> What to produce:
In the material below, identify each line bearing the word "avec". Reproduce those lines.

-=-=-=-=-

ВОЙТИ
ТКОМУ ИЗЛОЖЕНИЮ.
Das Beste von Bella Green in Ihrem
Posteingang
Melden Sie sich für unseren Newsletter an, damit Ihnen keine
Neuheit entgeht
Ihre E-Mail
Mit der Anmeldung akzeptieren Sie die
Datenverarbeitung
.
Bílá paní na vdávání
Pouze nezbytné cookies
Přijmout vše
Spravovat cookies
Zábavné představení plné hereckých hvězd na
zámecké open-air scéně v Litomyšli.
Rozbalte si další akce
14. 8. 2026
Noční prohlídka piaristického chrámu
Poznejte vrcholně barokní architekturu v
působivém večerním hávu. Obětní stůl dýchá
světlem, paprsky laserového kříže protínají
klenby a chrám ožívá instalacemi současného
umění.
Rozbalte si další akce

-=-=-=-=-

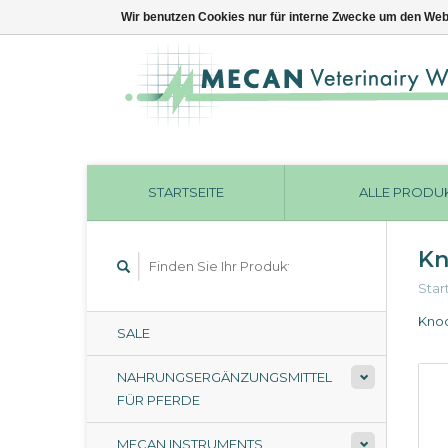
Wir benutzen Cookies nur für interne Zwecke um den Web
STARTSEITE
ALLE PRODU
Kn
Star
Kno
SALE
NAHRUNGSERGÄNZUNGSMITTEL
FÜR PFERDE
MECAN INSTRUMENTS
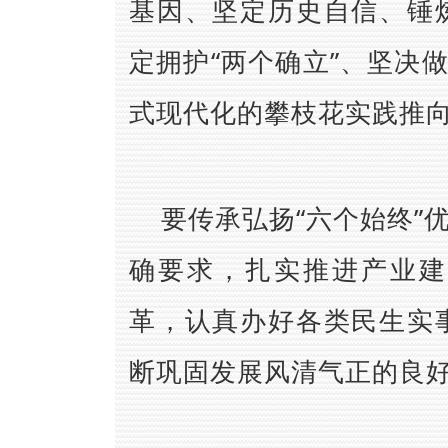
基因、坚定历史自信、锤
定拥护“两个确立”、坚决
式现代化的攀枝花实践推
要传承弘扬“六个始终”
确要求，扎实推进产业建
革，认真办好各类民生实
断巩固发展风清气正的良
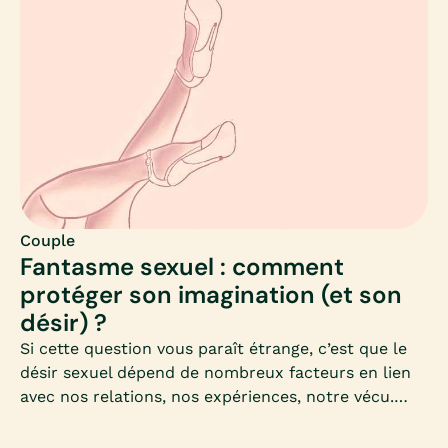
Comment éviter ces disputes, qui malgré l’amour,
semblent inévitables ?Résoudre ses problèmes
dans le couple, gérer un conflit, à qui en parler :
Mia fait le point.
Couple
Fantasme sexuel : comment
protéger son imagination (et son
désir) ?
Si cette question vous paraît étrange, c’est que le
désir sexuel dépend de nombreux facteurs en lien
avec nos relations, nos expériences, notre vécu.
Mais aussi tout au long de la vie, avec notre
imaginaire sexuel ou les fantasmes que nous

-=-=-=-=-

> Exercise output:
avec nos relations, nos expériences, notre vécu.
Mais aussi tout au long de la vie, avec notre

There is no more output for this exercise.